Portugal Corporate Income Tax
Detailed corporate income tax rates and rules for Portugal in 2026.
Portugal's corporate income tax (IRC - Imposto sobre o Rendimento das Pessoas Coletivas) is levied at a standard rate of 19% on taxable profits as of 2026, reduced from 21%. Small and medium-sized enterprises (SMEs) benefit from a reduced rate of 15% on the first €50,000 of taxable income, with the standard 19% rate applying to profits above that threshold. A municipal surcharge (derrama municipal) of up to 1.5% may be levied by local authorities on taxable profits.
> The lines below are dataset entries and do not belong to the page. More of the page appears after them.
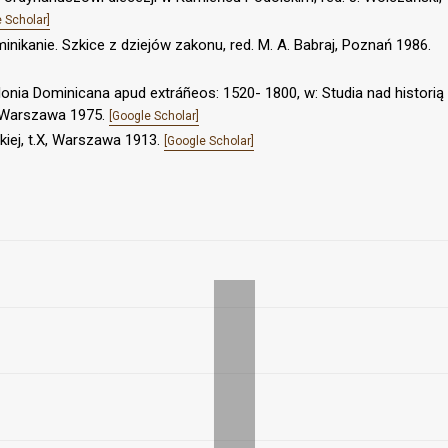
 Scholar]
minikanie. Szkice z dziejów zakonu, red. M. A. Babraj, Poznań 1986.
onia Dominicana apud extráñeos: 1520- 1800, w: Studia nad historią
, Warszawa 1975.
[Google Scholar]
skiej, t.X, Warszawa 1913.
[Google Scholar]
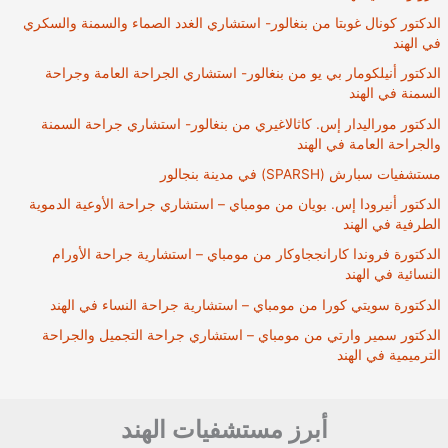
الدكتور كونال غوبتا من بنغالور- استشاري الغدد الصماء والسمنة والسكري
في الهند
الدكتور أنيلكومار بي يو من بنغالور- استشاري الجراحة العامة وجراحة
السمنة في الهند
الدكتور موراليدار إس. كاثالاغيري من بنغالور- استشاري جراحة السمنة
والجراحة العامة في الهند
مستشفيات سبارش (SPARSH) في مدينة بنجالور
الدكتور أنيرودا إس. بويان من مومباي – استشاري جراحة الأوعية الدموية
الطرفية في الهند
الدكتورة فروندا كارانججاوكار من مومباي – استشارية جراحة الأورام
النسائية في الهند
الدكتورة سويتي كورا من مومباي – استشارية جراحة النساء في الهند
الدكتور سمير وارتي من مومباي – استشاري جراحة التجميل والجراحة
الترميمية في الهند
أبرز مستشفيات الهند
Additionally, a state surcharge (derrama estadual) applies to taxable profits exceeding €1.5 million: 3% on profits between €1.5 million and €7.5 million, 5% on profits between €7.5 million and €35 million, and 9% on profits exceeding €35 million.
Standard Rate
19%
Small Business Rate
15%
Additional Notes
Portugal offers various tax incentives for businesses, including the SIFIDE II regime providing tax credits for R&D expenditure, the Investment Tax Code offering benefits for productive investments, and special regimes for the Madeira International Business Centre (MIBC) with reduced corporate tax rates. Companies in the Autonomous Regions of Madeira and Azores may also benefit from reduced IRC rates. Transfer pricing rules apply to transactions between related parties, and Portugal follows OECD guidelines.
How Portugal Corporate Tax compares
Portugal’s corporate tax rate of 19% is the 147th highest of 203 countries TaxAtlas tracks, below the global average of 22.2% and Europe’s regional average of 19%.